Shakespeare: Rise Of A Genius features the two Royal Shakespeare Company (RSC) performers, who have played various roles in the Bard’s plays, including Lady Macbeth, and is part of a BBC season on the playwright that begins next month.
This year marks the 400th anniversary of the first printed edition of Shakespeare’s collection of plays, commonly referred to by modern scholars as the First Folio, which is believed to date from 1623.
Dame Judi, who won her Academy Award for her role as Elizabeth I in 1998 film Shakespeare In Love, said: “His (Shakespeare’s) understanding of everything – of love, of anger, of jealousy, of rage, melancholy – who did it better? Who has ever done it better? I wish I’d met him, oh, I wish I’d met him.”
Succession star Brian Cox, Hustle actor Adrian Lester and Sherlock’s Martin Freeman also appear, with Truly, Madly, Deeply actress Juliet Stevenson providing narration.
BBC Four will also reshow archive performances throughout October, with newly filmed introductory segments from those associated with them.
They include David Tennant speaking about Hamlet, former National Theatre artistic director Sir Richard Eyre discussing King Lear, Dame Helen on As You Like It, Hugh Quarshie on Othello, and Sir Simon Russell Beale talking about his BBC series The Hollow Crown.
A re-broadcast of All Is True, about Shakespeare’s relationship with his wife, starring Dame Judi and Kenneth Branagh, will be introduced by a clip featuring actor Sir Ian McKellen, who played the Earl of Southampton.
A new performance of Hamlet, filmed at the Bristol Old Vic, and starring On Chesil Beach actor Billy Howle in the title role, will also be shown on BBC Four.

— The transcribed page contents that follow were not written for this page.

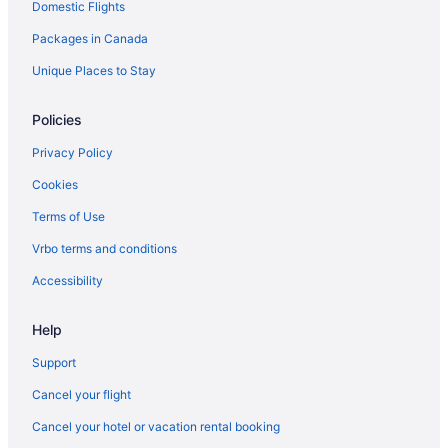
Domestic Flights
Komoka Hotels
Packages in Canada
Lambeth Hotels
B&B in London
Unique Places to Stay
Extended Stay Hotels in London
Policies
Hotels near London Health Sciences Centre
Privacy Policy
Boutique Hotels in London
Cookies
Casino Resorts & in London
Terms of Use
Kid Friendly Hotels in London
Vrbo terms and conditions
Historic Hotels in London
Hotels with Hot Tubs in London
Accessibility
Hotels with an Indoor Pool in London
Help
Luxury Hotels in London
Support
Romantic Getaways & Hotels in London
Cancel your flight
Spa Resorts & in London
Cancel your hotel or vacation rental booking
Waterpark Hotels and Resorts in London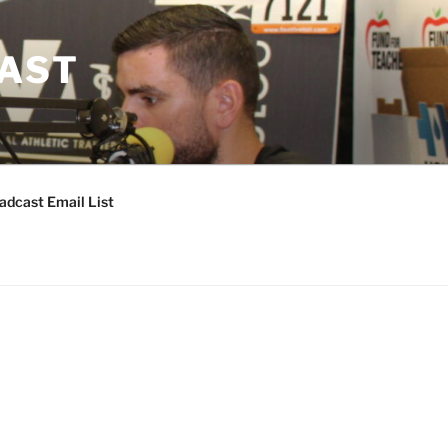
CAST
adcast Email List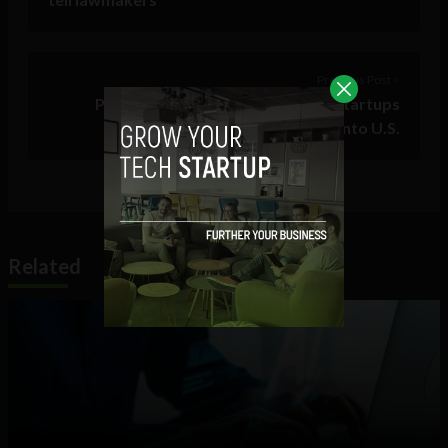
Previous Post >
Puerto Rican parallel18 offering startups
‘unparalleled’ island launch pad into U.S.
Related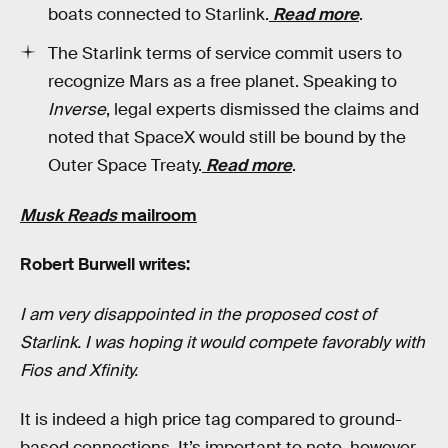
boats connected to Starlink.
Read more
.
The Starlink terms of service commit users to
recognize Mars as a free planet. Speaking to
Inverse
, legal experts dismissed the claims and
noted that SpaceX would still be bound by the
Outer Space Treaty.
Read more
.
Musk Reads
mailroom
Robert Burwell writes:
I am very disappointed in the proposed cost of
Starlink. I was hoping it would compete favorably with
Fios and Xfinity.
It is indeed a high price tag compared to ground-
based connections. It’s important to note, however,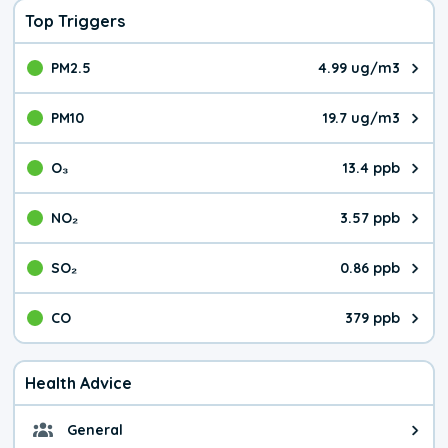
Top Triggers
PM2.5
4.99 ug/m3
The pollutant PM2.5 value is 4.9
PM10
19.7 ug/m3
The pollutant PM10 value is 19.
O₃
13.4 ppb
The pollutant O₃ value is 13.4 p
NO₂
3.57 ppb
The pollutant NO₂ value is 3.57 
SO₂
0.86 ppb
The pollutant SO₂ value is 0.86 
CO
379 ppb
The pollutant CO value is 379 pa
Health Advice
General
General health advice. The air qu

EastEnders actress and Strictly Come Dancing winner Rose Ayling-Ellis will perform the playwright’s poems in Shakespeare’s Sonnets, A Modern Love Story, along with other stars.
“His work was almost lost to history and, without the First Folio being published in 1623, 18 of his greatest plays would have been lost forever.
“We would have none of those immortal characters such as Cleopatra and Marc Anthony, Macbeth or Malvolio, Prospero and Ariel.
“Shakespeare changed the way we talk, the words we use, our films, books, catchphrases and memes, the very way we think – and yet we know very little about him.
“This major new season pieces together the clues from his life and work to reveal the driving forces behind the glover’s son from Stratford-upon-Avon who became the greatest writer that ever lived. ”
There will also be re-broadcasts of Sir Michael Parkinson’s interviews with American actor Orson Welles and Welsh actor Richard Burton, who both had numerous Shakespeare roles.
Sir Michael died in August at the age of 88.
– Shakespeare: Rise Of A Genius will be shown on BBC Two on Wednesday November 8 at 9pm.